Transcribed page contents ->
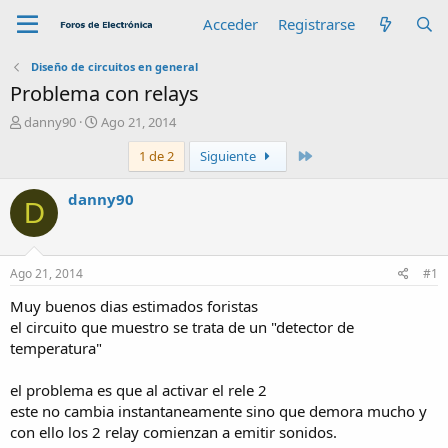
Acceder
Registrarse
Diseño de circuitos en general
Problema con relays
A
F
danny90
Ago 21, 2014
u
e
Último
1 de 2
Siguiente
t
c
o
h
r
a
danny90
D
d
e
i
n
Ago 21, 2014
#1
i
c
Muy buenos dias estimados foristas
i
el circuito que muestro se trata de un "detector de
o
temperatura"
el problema es que al activar el rele 2
este no cambia instantaneamente sino que demora mucho y
con ello los 2 relay comienzan a emitir sonidos.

YOUR GOAL -> Please reproduce exactly and only the lines from the first line of the records through the line containing "este no cambia", both included, omitting any pictures.

ANSWER TO THIS PROBLEM ->
Acceder
Registrarse
Diseño de circuitos en general
Problema con relays
A
F
danny90
Ago 21, 2014
u
e
Último
1 de 2
Siguiente
t
c
o
h
r
a
danny90
D
d
e
i
n
Ago 21, 2014
#1
i
c
Muy buenos dias estimados foristas
i
el circuito que muestro se trata de un "detector de
o
temperatura"
el problema es que al activar el rele 2
este no cambia instantaneamente sino que demora mucho y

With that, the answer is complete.